═════ Entries shown ═════
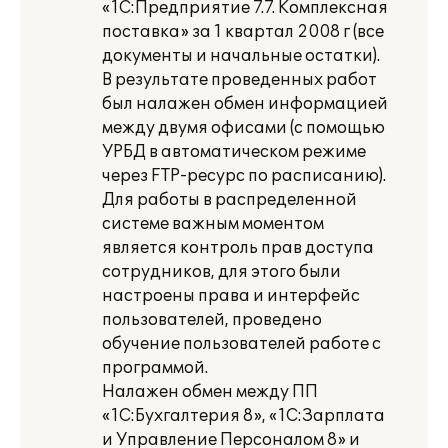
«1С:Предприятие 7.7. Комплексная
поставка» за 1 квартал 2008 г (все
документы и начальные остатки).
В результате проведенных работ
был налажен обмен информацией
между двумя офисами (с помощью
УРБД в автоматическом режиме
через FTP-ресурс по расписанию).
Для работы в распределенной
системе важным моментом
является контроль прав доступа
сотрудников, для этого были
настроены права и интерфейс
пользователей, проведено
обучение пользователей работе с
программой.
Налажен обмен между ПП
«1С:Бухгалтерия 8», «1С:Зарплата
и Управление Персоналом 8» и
═════
═════ Entries shown ═════
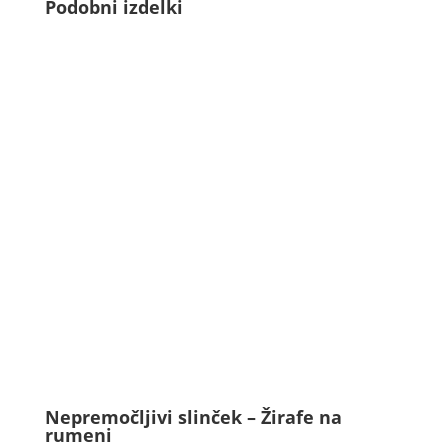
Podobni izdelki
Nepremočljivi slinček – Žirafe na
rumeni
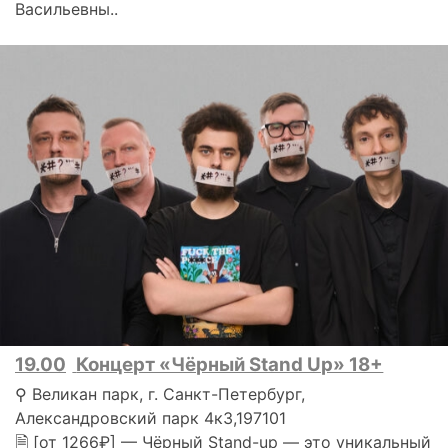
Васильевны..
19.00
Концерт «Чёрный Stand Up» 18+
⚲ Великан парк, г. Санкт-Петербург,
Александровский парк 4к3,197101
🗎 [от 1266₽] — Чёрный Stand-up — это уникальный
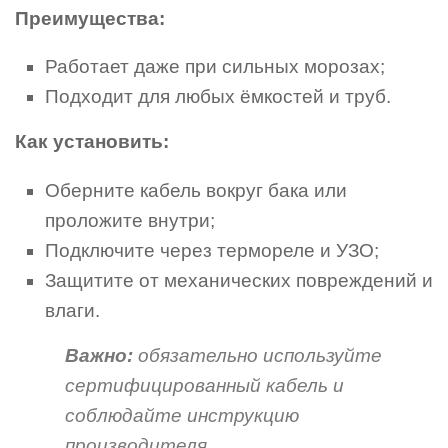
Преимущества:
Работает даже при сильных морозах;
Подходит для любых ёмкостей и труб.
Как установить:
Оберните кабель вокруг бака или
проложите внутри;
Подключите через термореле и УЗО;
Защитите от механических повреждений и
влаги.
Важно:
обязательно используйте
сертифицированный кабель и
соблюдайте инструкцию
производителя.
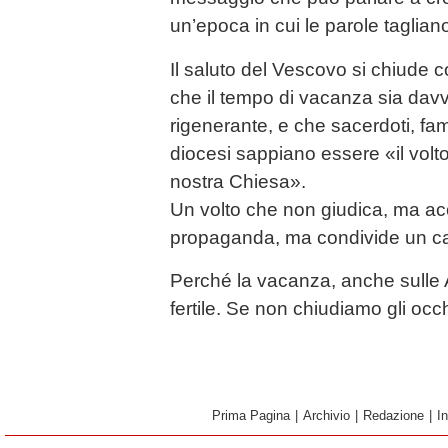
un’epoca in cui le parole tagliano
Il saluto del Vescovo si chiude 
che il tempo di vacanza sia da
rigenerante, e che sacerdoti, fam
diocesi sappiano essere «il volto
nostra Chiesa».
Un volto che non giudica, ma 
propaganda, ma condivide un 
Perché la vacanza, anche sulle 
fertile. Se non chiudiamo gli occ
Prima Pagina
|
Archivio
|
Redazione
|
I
═════
═════ Entries shown ═════
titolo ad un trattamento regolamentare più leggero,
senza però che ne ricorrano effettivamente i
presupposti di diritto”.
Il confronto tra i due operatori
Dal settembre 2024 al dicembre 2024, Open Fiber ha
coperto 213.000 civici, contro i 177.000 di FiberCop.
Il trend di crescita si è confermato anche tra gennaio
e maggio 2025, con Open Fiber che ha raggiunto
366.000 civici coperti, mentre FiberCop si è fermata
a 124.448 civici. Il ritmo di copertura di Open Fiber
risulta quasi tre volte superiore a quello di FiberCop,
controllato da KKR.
═════
Try it »
Of the lines above, copy only those from the one holding "Podobni izdelki" to the one holding "сертифицированный кабель и", both included, and exclude every image.

Task result »
Podobni izdelki
Nepremočljivi slinček – Žirafe na
rumeni
Васильевны..
19.00
Концерт «Чёрный Stand Up» 18+
⚲ Великан парк, г. Санкт-Петербург,
Александровский парк 4к3,197101
🗎 [от 1266₽] — Чёрный Stand-up — это уникальный
Преимущества:
Работает даже при сильных морозах;
Подходит для любых ёмкостей и труб.
Как установить:
Оберните кабель вокруг бака или
проложите внутри;
Подключите через термореле и УЗО;
Защитите от механических повреждений и
влаги.
Важно:
обязательно используйте
сертифицированный кабель и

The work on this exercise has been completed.